Damit flexible Arbeit die psychische Gesundheit unterstützt, muss sie zielgerichtet sein. Du könntest Kernarbeitszeiten mit flexiblen Anfangs- und Endzeiten, Jobsharing, verdichtete Wochen oder eine Arbeitszeitverteilung nach Schulzeiten einführen. Schaffe ein gesundes Remote-Setup, aber schalte auch aktiv ab. Setze Grenzen bei Nachrichten und nutze die Abwesenheitsnotiz in den Abendstunden. Arbeitgeber können Flexibilität mit Initiativen zum Wohlbefinden kombinieren: Gefährdungsbeurteilungen zu Stress, Ersthelfer für psychische Gesundheit und regelmäßige Check-ins, die sich auf Ergebnisse statt auf Stunden konzentrieren. Denk daran: Flexibilität bedeutet nicht nur, von zu Hause zu arbeiten – es kann auch darum gehen, die Arbeitsbelastung zu reduzieren, Aufgaben zu verändern oder Pausen später am Tag zu machen. Der Schlüssel ist eine menschenzentrierte Gestaltung: Passe die Regelungen an die individuellen Bedürfnisse an und überprüfe sie regelmäßig.

Die Kombination von flexiblem Arbeiten mit Angeboten zur psychischen Gesundheit

Flexible Arbeit ist kein Ersatz für klinische psychische Gesundheitsversorgung, funktioniert aber gut ergänzend dazu. Viele britische Unternehmen bieten Employee Assistance Programmes (EAPs) mit vertraulicher Beratung an, die Sie flexibel um Ihre Arbeitszeiten herum planen können. Wenn Sie in fachärztlicher Behandlung sind, können Sie Ihre Arbeitszeitgestaltung an Therapietermine anpassen. Der NHS bietet Gesprächstherapien wie die Dienste von Improving Access to Psychological Therapies (IAPT) an. Wenn Sie eine Behinderung haben, können Zuschüsse aus dem Programm Access to Work psychische Unterstützung am Arbeitsplatz finanzieren. Fordern Sie einen Wellness Action Plan an – ein einfaches Instrument, das auf den Empfehlungen von Mind basiert – um Auslöser, Anzeichen und wirksame Unterstützung zu dokumentieren. Dieser Plan hilft Führungskräften, Anpassungen schnell und fair umzusetzen.

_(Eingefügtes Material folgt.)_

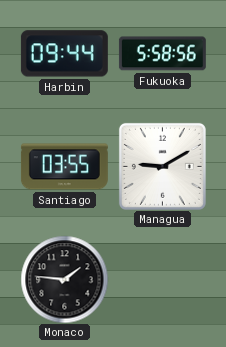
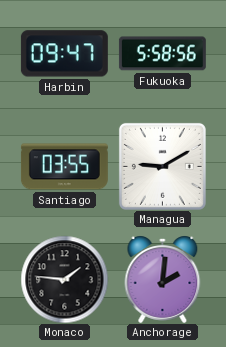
Harbin: 09:44 -> 09:47
Anchorage: none -> 2:01
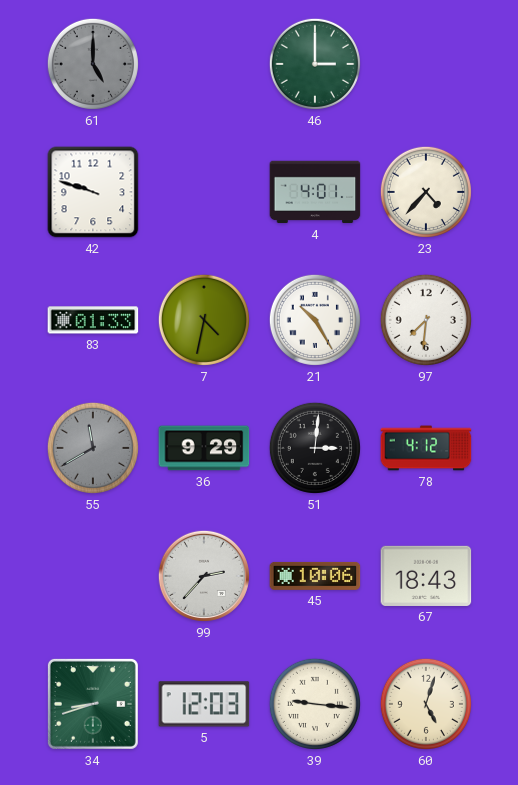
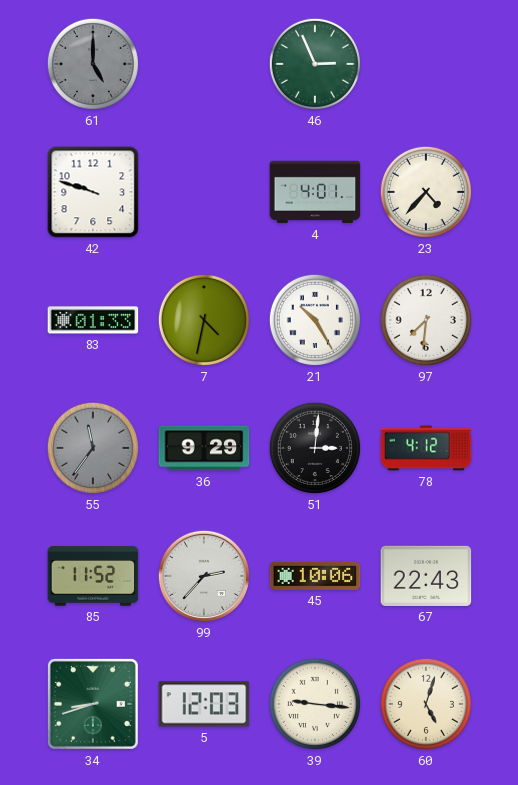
46: 3:00 -> 2:56
55: 11:40 -> 11:36
85: none -> 11:52
67: 18:43 -> 22:43
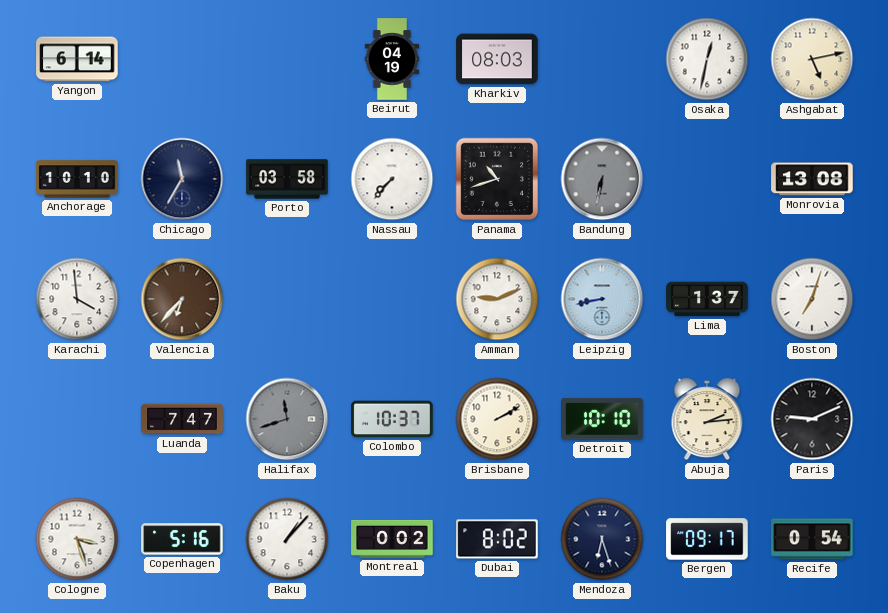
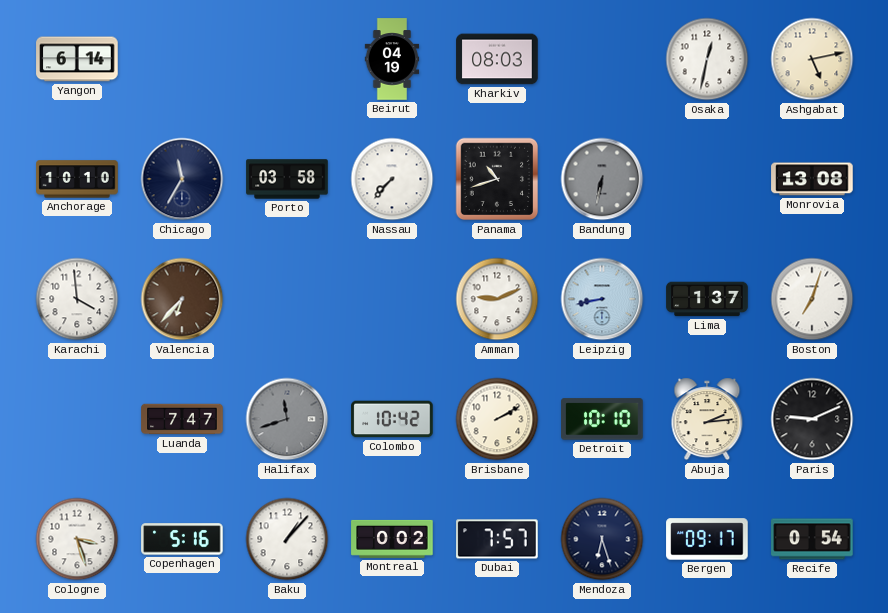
Colombo: 10:37 -> 10:42
Dubai: 8:02 -> 7:57
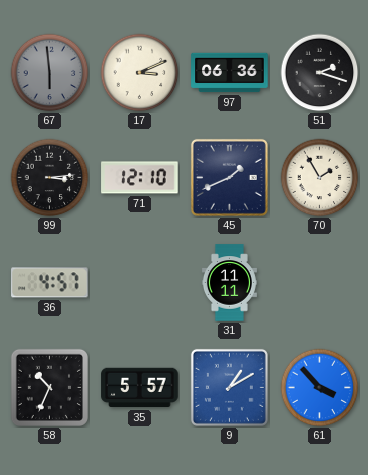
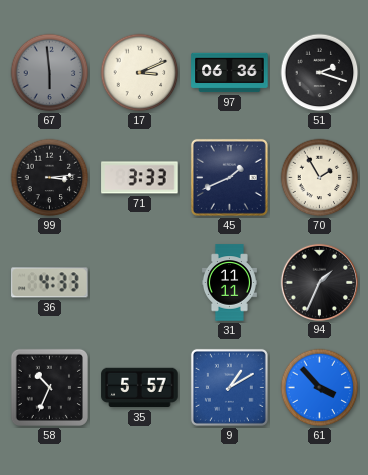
71: 12:10 -> 3:33
36: 4:57 -> 4:33
94: none -> 1:34
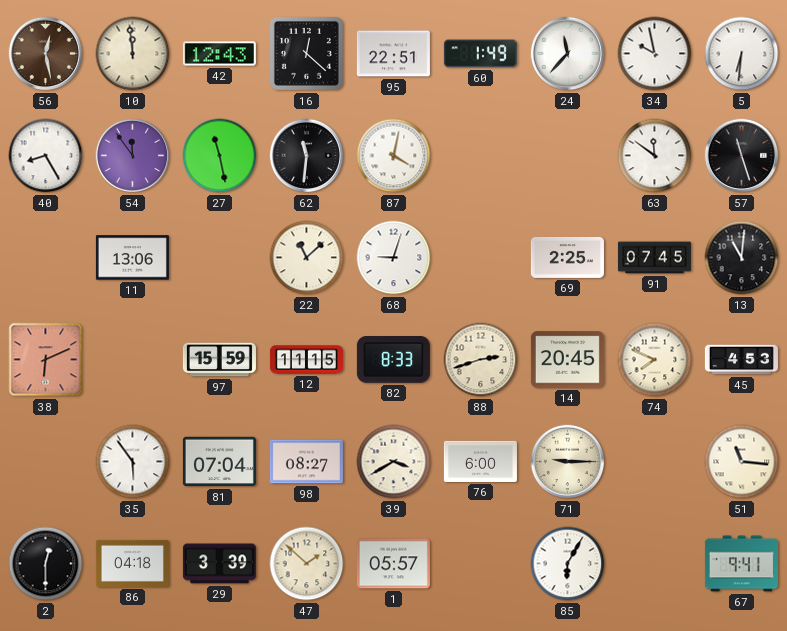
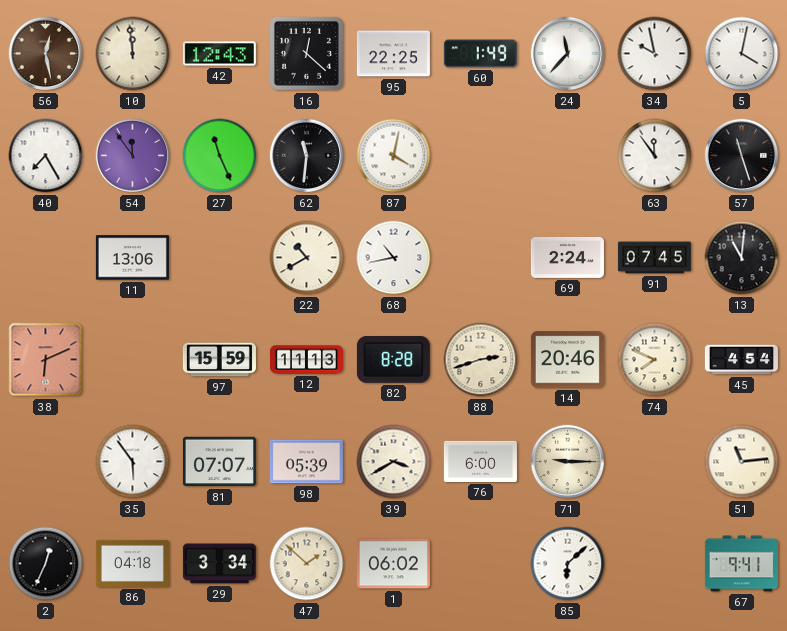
95: 22:51 -> 22:25
5: 6:31 -> 4:02
40: 8:25 -> 7:25
27: 11:28 -> 11:26
63: 11:51 -> 11:54
22: 11:08 -> 10:40
68: 9:03 -> 10:43
69: 2:25 -> 2:24
12: 11:15 -> 11:13
82: 8:33 -> 8:28
14: 20:45 -> 20:46
45: 4:53 -> 4:54
81: 07:04 -> 07:07
98: 08:27 -> 05:39
51: 11:16 -> 11:14
2: 12:30 -> 12:34
29: 3:39 -> 3:34
1: 05:57 -> 06:02
85: 6:05 -> 6:08
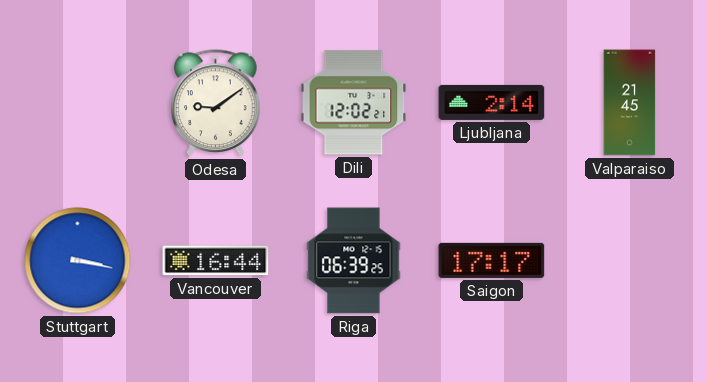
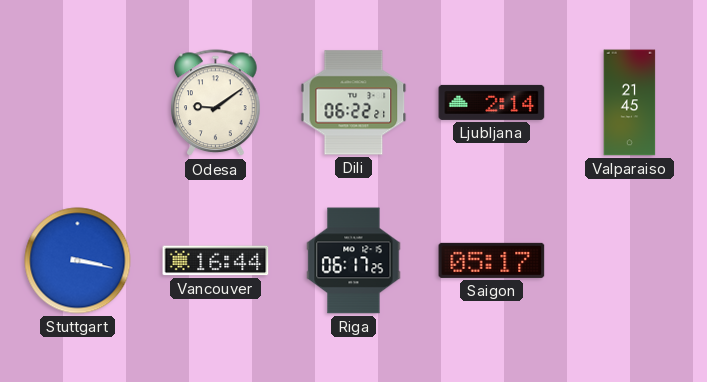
Dili: 12:02 -> 06:22
Riga: 06:39 -> 06:17
Saigon: 17:17 -> 05:17
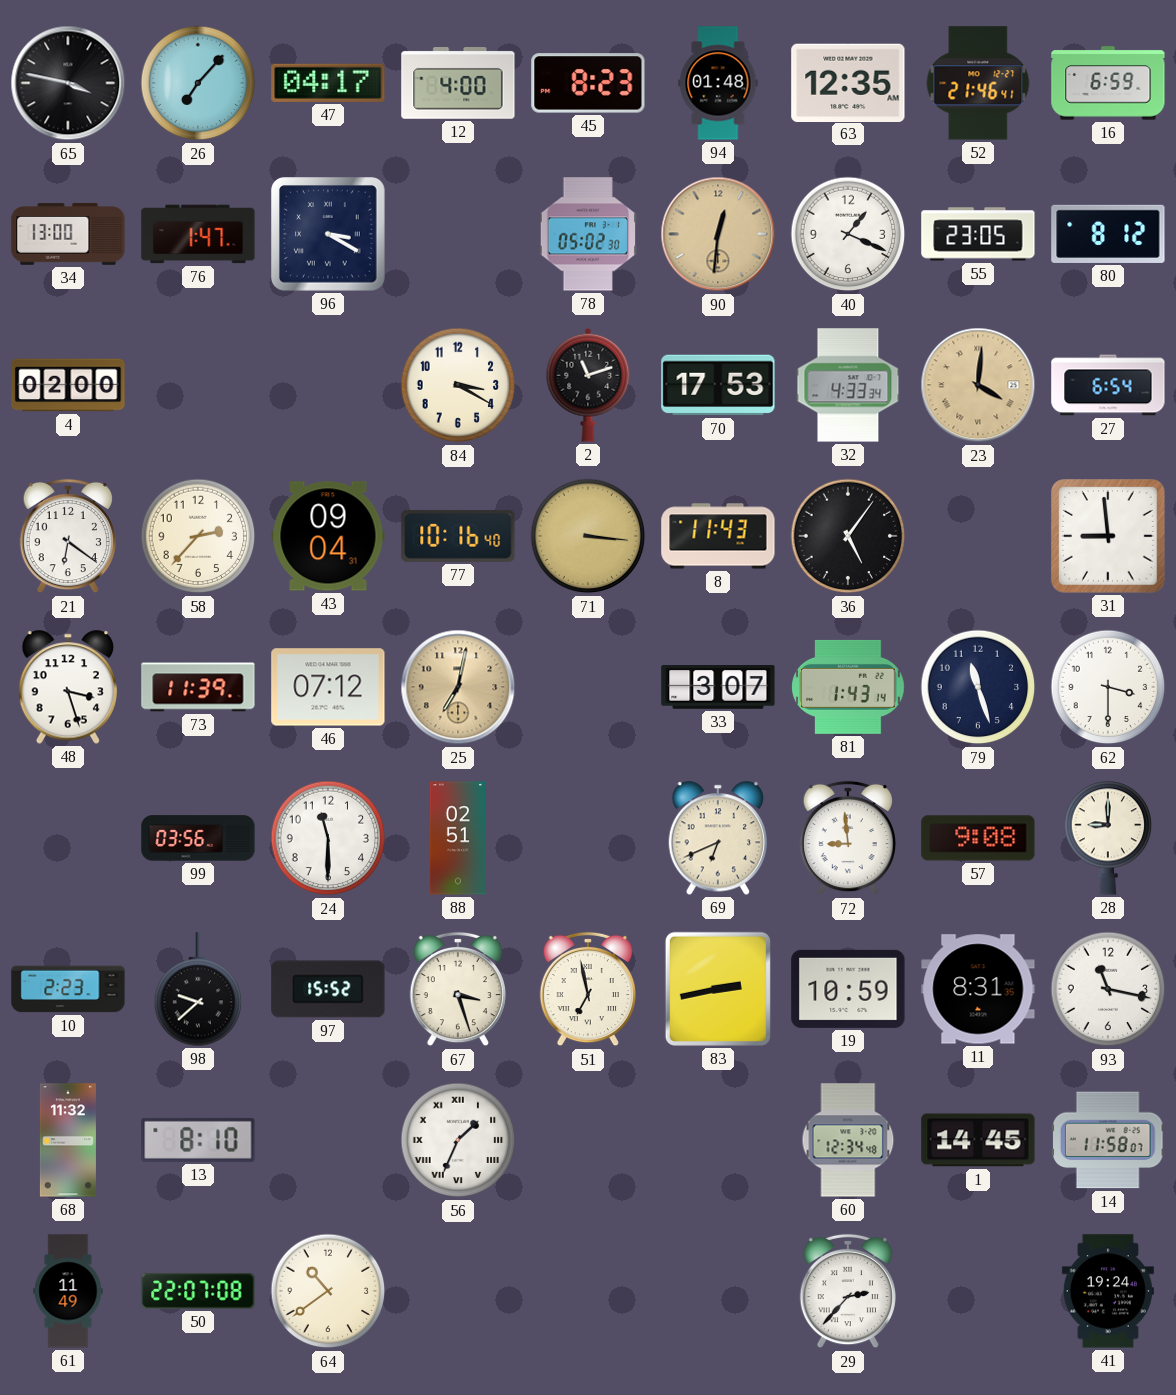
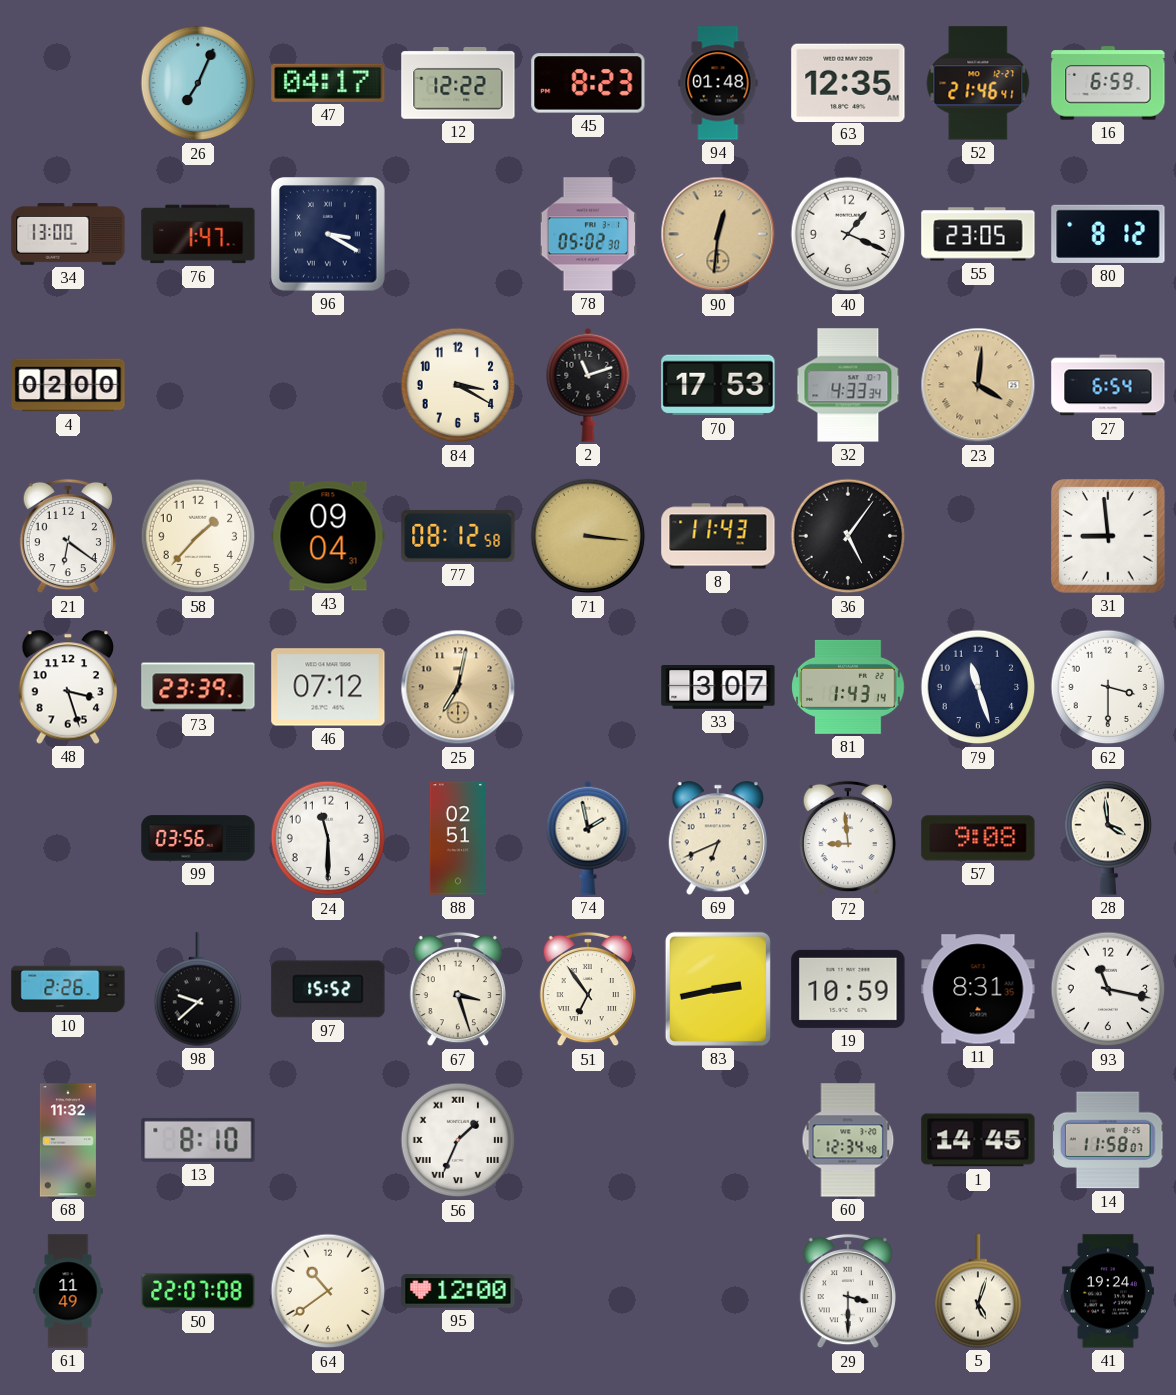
65: 3:47 -> none
26: 7:07 -> 7:04
12: 4:00 -> 12:22
58: 2:37 -> 1:37
77: 10:16 -> 08:12
73: 11:39 -> 23:39
74: none -> 1:58
28: 9:00 -> 3:59
10: 2:23 -> 2:26
51: 6:58 -> 6:54
95: none -> 12:00
29: 2:37 -> 3:30
5: none -> 5:03
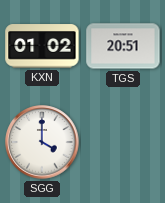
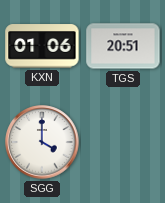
KXN: 01:02 -> 01:06
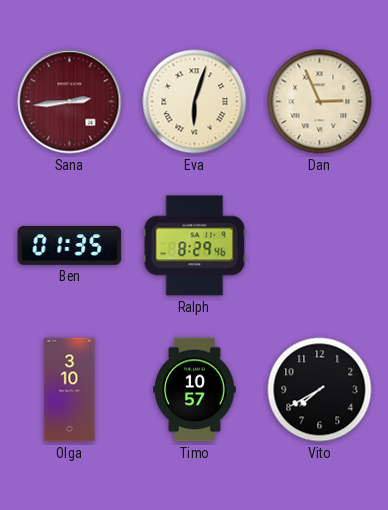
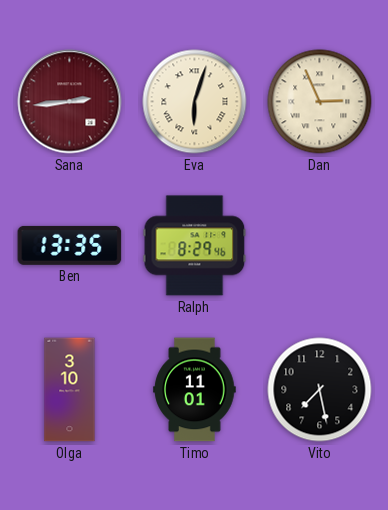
Ben: 01:35 -> 13:35
Timo: 10:57 -> 11:01
Vito: 7:40 -> 7:28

Flexible Arbeitszeiten für die psychische Gesundheit beantragen

Um flexible Arbeitszeiten aus gesundheitlichen Gründen der psychischen Gesundheit zu beantragen, reichen Sie einen formellen Antrag schriftlich oder per E-Mail ein. Der Antrag sollte die gewünschte Änderung, das Datum und erklären, wie diese Ihr Wohlbefinden unterstützt. Sie können ein Schreiben zu Ihrer psychischen Gesundheit einreichen, ohne eine spezifische Diagnose offenzulegen. Ihr Arbeitgeber muss ein Beratungsgespräch vereinbaren und kann den Antrag nur aus definierten Gründen ablehnen, wie etwa Kosten oder Auswirkungen auf die Qualität. Im Falle einer Ablehnung können Sie Einspruch einlegen oder um Vermittlung bitten. ACAS bietet eine kostenlose Hotline und praktische Beratung. Bewahren Sie Kopien des gesamten Schriftverkehrs auf und suchen Sie Rat bei einer Gewerkschaft oder einem Rechtsexperten, wenn Sie das Gefühl haben, ungerecht behandelt worden zu sein. Sie müssen nicht schweigend leiden.

FAQ

Ja. Sie können aus jedem Grund flexibles Arbeiten beantragen, auch wegen psychischer Erkrankungen. Der Arbeitgeber muss Ihren Antrag fair prüfen. Falls Ihre Erkrankung einer Behinderung gleichkommt, ist er möglicherweise außerdem gesetzlich dazu verpflichtet, angemessene Vorkehrungen gemäß dem Equality Act 2010 zu treffen. Sie müssen keine Diagnose offenlegen, aber wenn Sie erklären, wie Flexibilität Ihnen hilft, mit Ihren Symptomen umzugehen, kann das Ihre Argumentation stärken.